Although there were significant reductions in self-reported anhedonia over the course of BA, we failed to find the expected pattern of improved reward response on our neural and behavioral measures. A significant effect (i.e., p < 0.05, but did not survive our Bonferroni-corrected threshold) did emerge for greater increases in striatal response to rewards and losses (small to moderate effect sizes) from the baseline to the final scan in the AA group relative to TDA adolescents. This effect was driven by increased pre- to post-treatment striatal response to rewards and losses in the AA group, as well as decreased striatal response to rewards (but not losses) for the TDA group (suggesting neural habituation to the monetary reward stimuli among controls). One interpretation of this finding is that BA does not specifically target reward responsiveness, but instead increases neural sensitivity to affectively salient (e.g., reward- or loss-related) stimuli in anhedonic individuals. The literature on anhedonia has traditionally emphasized blunted responses to rewarding stimuli and events. However, a growing body of research suggests that anhedonia is related to decreased sensitivity to both rewarding and negative stimuli and events [45, 46, 71,72,73], consistent with an “emotional context insensitivity” hypothesis [also see, [74]. Considering these findings, anhedonic adolescents who successfully engage in the prescribed activities of BA may experience a broader re-sensitization to affectively salient stimuli.

This study had several limitations.

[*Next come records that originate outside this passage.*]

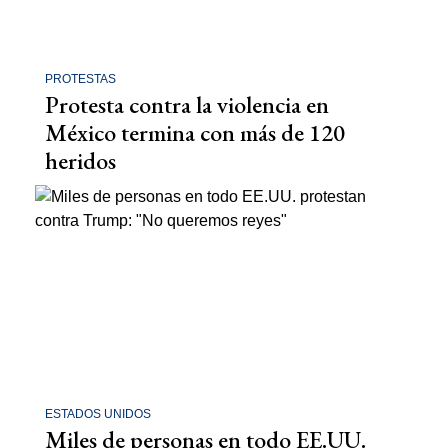
PROTESTAS
Protesta contra la violencia en
México termina con más de 120
heridos
ESTADOS UNIDOS
Miles de personas en todo EE.UU.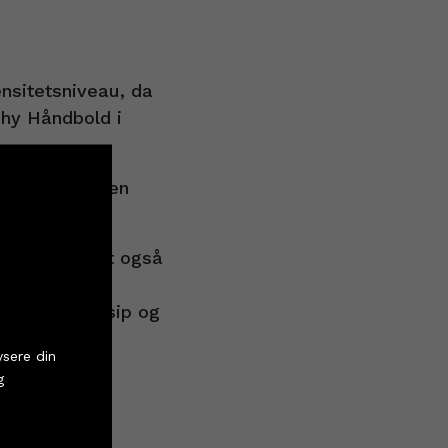
ensitetsniveau, da
hy Håndbold i
 fortæller Søren
pe handler det også
ere fungerer
 minutter, Josip og
tter
 meget tid på
ysere din
 kan.
g
-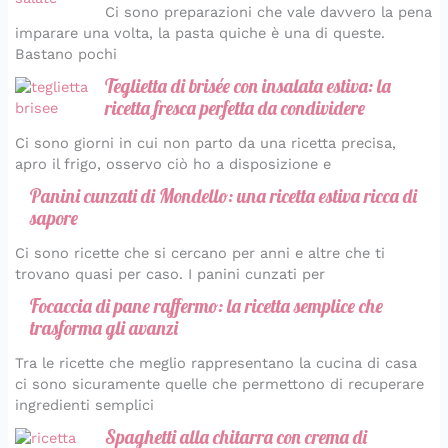
Ci sono preparazioni che vale davvero la pena
imparare una volta, la pasta quiche è una di queste.
Bastano pochi
Teglietta di brisée con insalata estiva: la
ricetta fresca perfetta da condividere
Ci sono giorni in cui non parto da una ricetta precisa,
apro il frigo, osservo ciò ho a disposizione e
Panini cunzati di Mondello: una ricetta estiva ricca di
sapore
Ci sono ricette che si cercano per anni e altre che ti
trovano quasi per caso. I panini cunzati per
Focaccia di pane raffermo: la ricetta semplice che
trasforma gli avanzi
Tra le ricette che meglio rappresentano la cucina di casa
ci sono sicuramente quelle che permettono di recuperare
ingredienti semplici
Spaghetti alla chitarra con crema di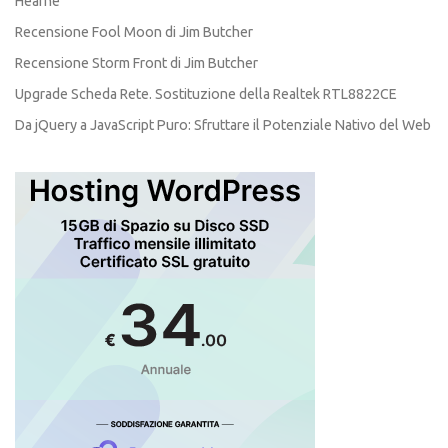
Hearne
Recensione Fool Moon di Jim Butcher
Recensione Storm Front di Jim Butcher
Upgrade Scheda Rete. Sostituzione della Realtek RTL8822CE
Da jQuery a JavaScript Puro: Sfruttare il Potenziale Nativo del Web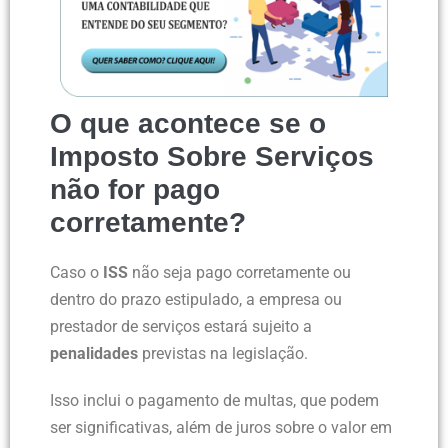
O que acontece se o
Imposto Sobre Serviços
não for pago
corretamente?
Caso o
ISS
não seja pago corretamente ou
dentro do prazo estipulado, a empresa ou
prestador de serviços estará sujeito a
penalidades
previstas na legislação.
Isso inclui o pagamento de multas, que podem
ser significativas, além de juros sobre o valor em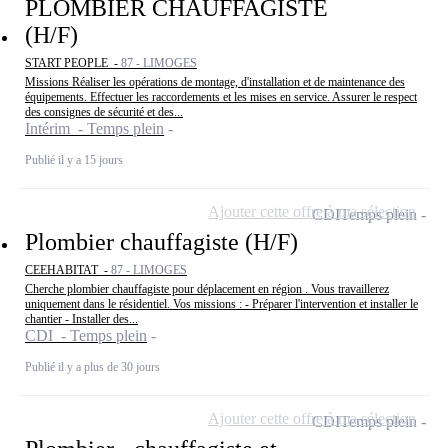
PLOMBIER CHAUFFAGISTE
(H/F)
START PEOPLE -
87 - LIMOGES
Missions Réaliser les opérations de montage, d'installation et de maintenance des
équipements. Effectuer les raccordements et les mises en service. Assurer le respect
des consignes de sécurité et des...
Intérim - Temps plein
Publié il y a 15 jours
Ajouter cette offre à ma sélection
CDI
Temps plein
Plombier chauffagiste (H/F)
CEEHABITAT -
87 - LIMOGES
Cherche plombier chauffagiste pour déplacement en région . Vous travaillerez
uniquement dans le résidentiel. Vos missions : - Préparer l'intervention et installer le
chantier - Installer des...
CDI - Temps plein
Publié il y a plus de 30 jours
Ajouter cette offre à ma sélection
CDI
Temps plein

First, sample size was relatively small, and thus replication in a larger sample is needed. Second, the inclusion of a group of non-anhedonic adolescents (TDA group) who completed neural and behavioral assessments at timepoints corresponding to the AA group controlled for the effect of repeated assessments and task practice effects. However, a future study with an active control condition is needed to test the specificity of findings to BA vs. relevant alternative interventions (e.g., CBT or SSRIs) for the treatment of anhedonia in adolescents. Third, our sample was largely White and non-Hispanic females, limiting the generalizability of our findings. These limitations notwithstanding, this study provides initial evidence for a capitalization (rather than compensatory) model such that BA may be more helpful for anhedonic youth with relatively greater reward circuitry response. Research is needed to identify the most therapeutically beneficial intervention for adolescents with the opposite reward-circuitry pattern (i.e., more blunted reward circuit sensitivity). In addition to alleviating anhedonia, a brief course of BA may also increase neural sensitivity to salient (i.e., both reward- and loss-related) stimuli among anhedonic youth, but this effect may be relatively modest.